■ What needs to be done ■
Reproduce the entries below exactly, but only from the line containing "You are a GUI" to the line containing "Image resolution: width=828", inclusive.

■ Data shown ■
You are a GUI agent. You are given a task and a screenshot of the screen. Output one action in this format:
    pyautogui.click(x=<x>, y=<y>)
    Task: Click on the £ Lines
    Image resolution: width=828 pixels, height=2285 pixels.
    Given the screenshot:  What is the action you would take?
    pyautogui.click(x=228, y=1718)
...
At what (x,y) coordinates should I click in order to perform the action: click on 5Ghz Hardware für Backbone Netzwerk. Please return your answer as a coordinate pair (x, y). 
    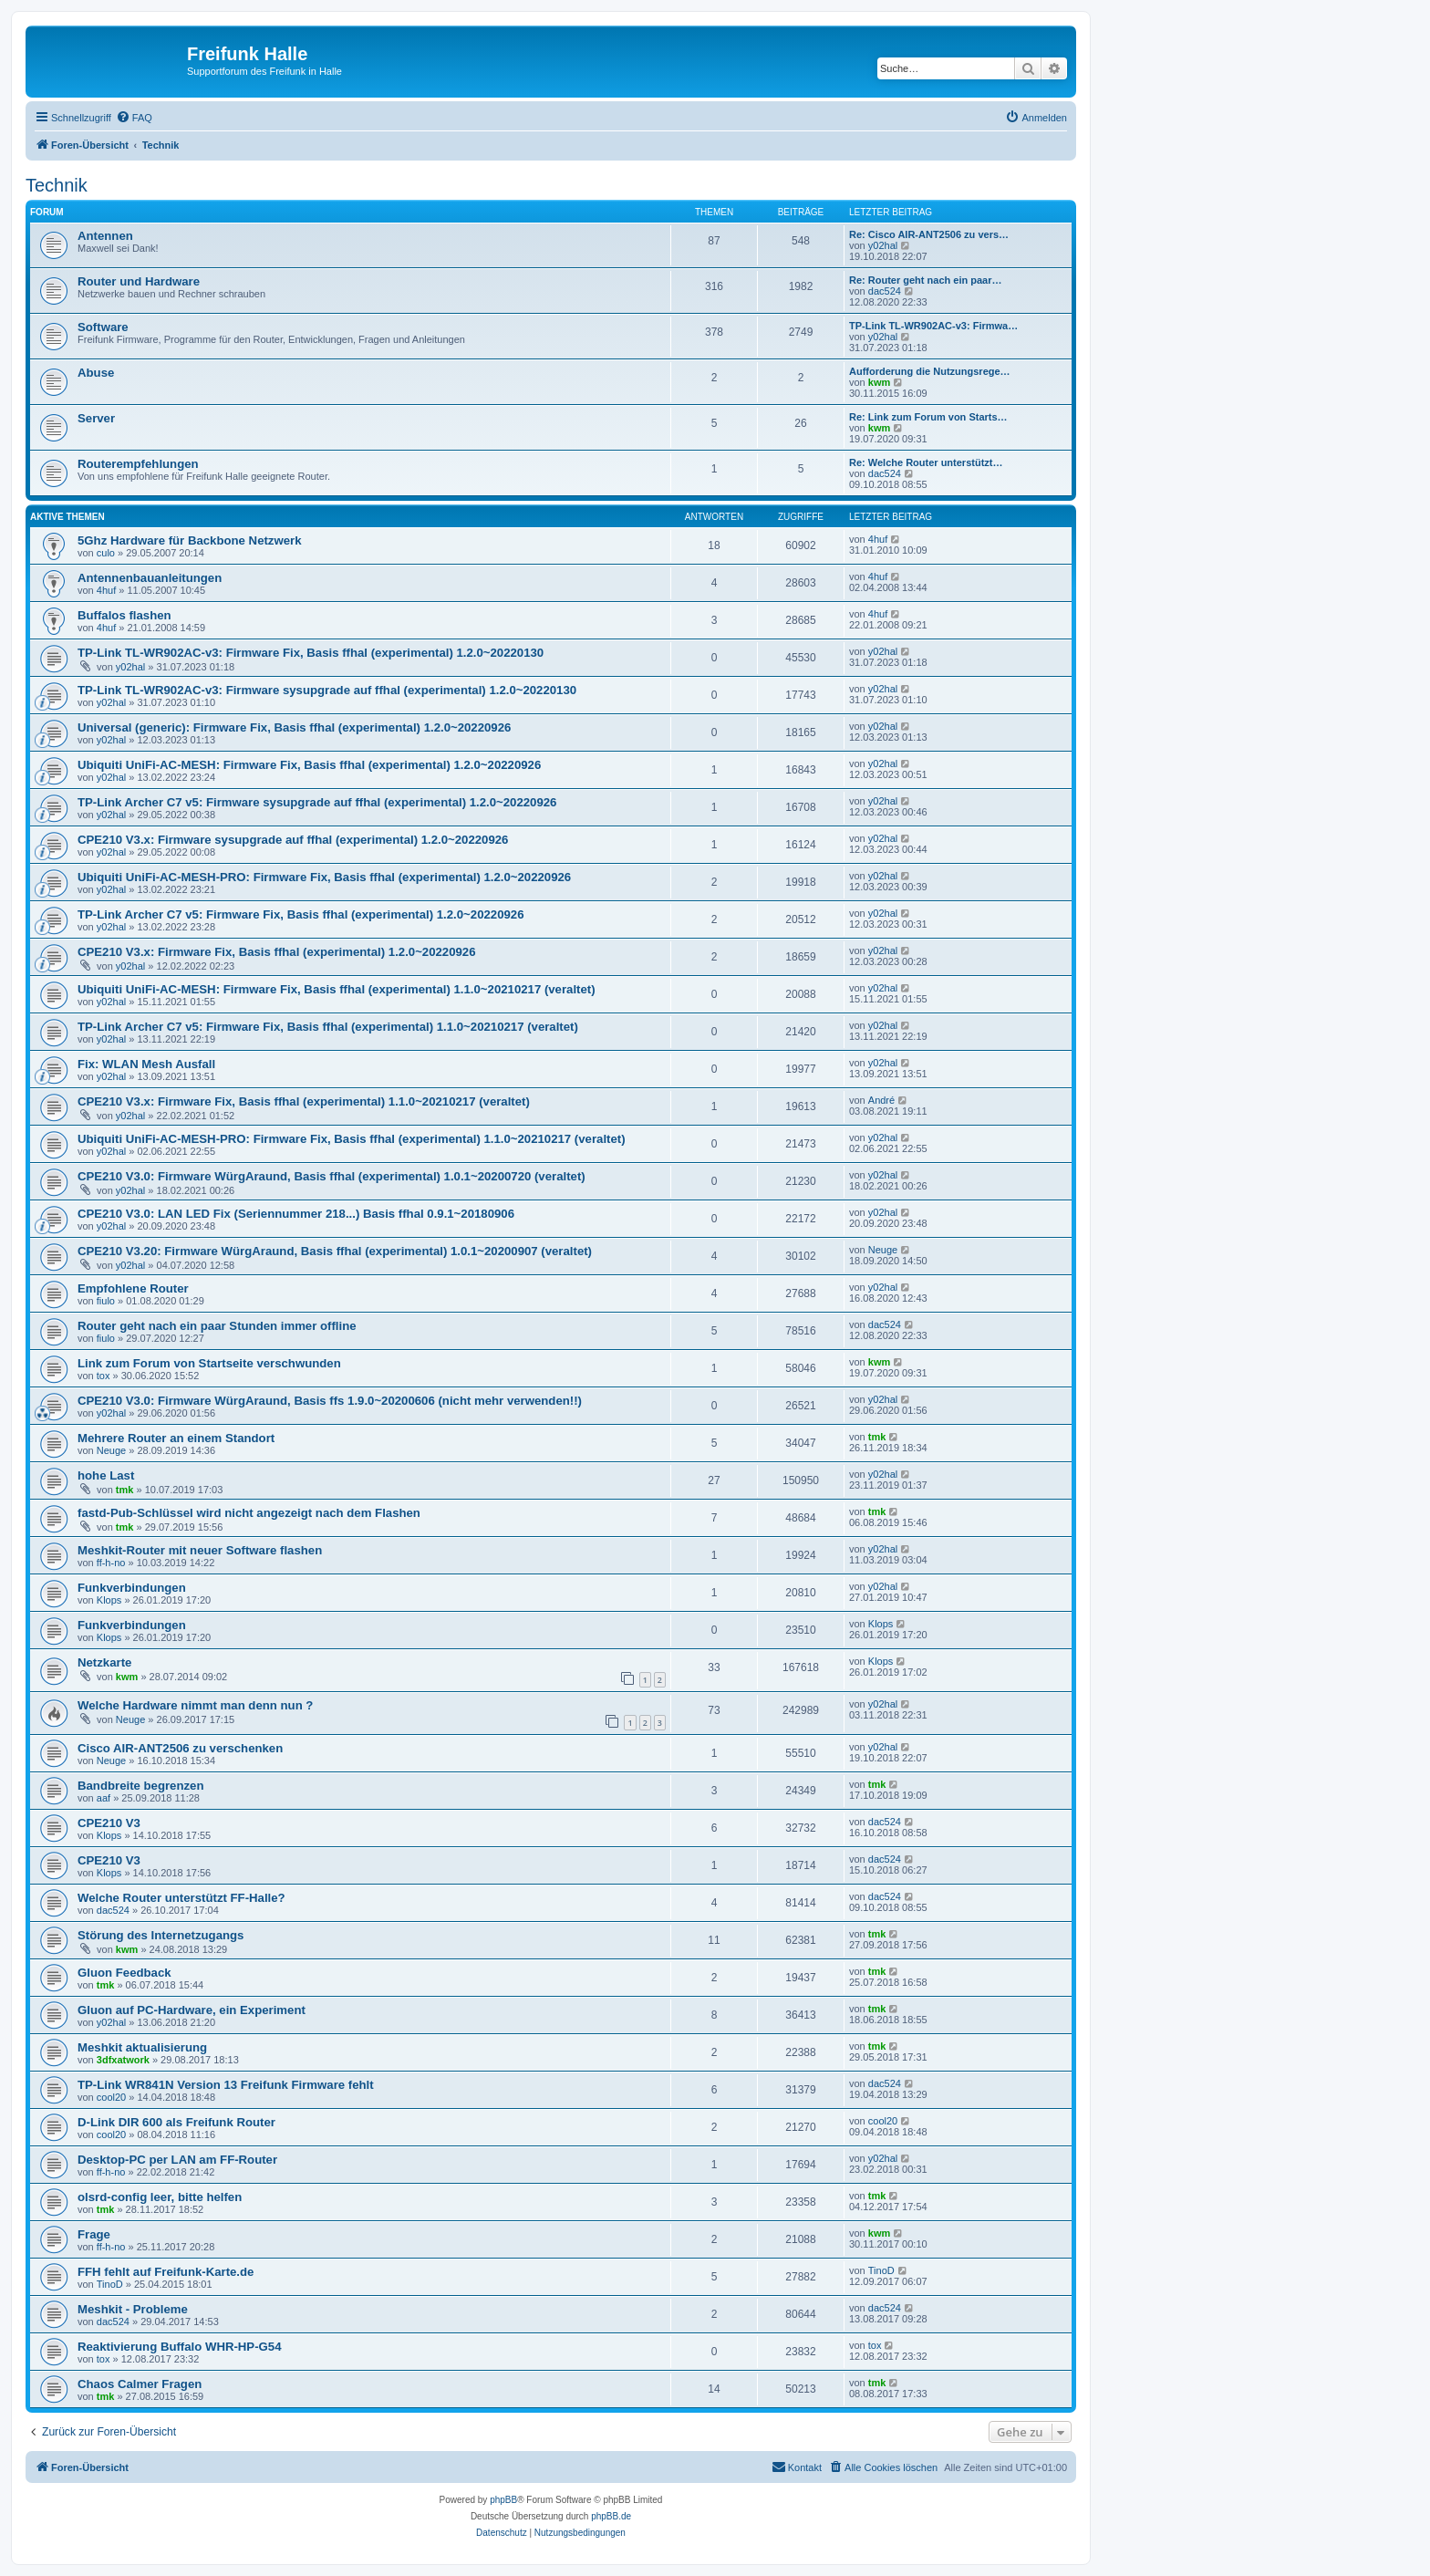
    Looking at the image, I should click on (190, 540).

■ Task solution ■
You are a GUI agent. You are given a task and a screenshot of the screen. Output one action in this format:
    pyautogui.click(x=<x>, y=<y>)
    Task: Click on the £ Lines
    Image resolution: width=828 pixels, height=2285 pixels.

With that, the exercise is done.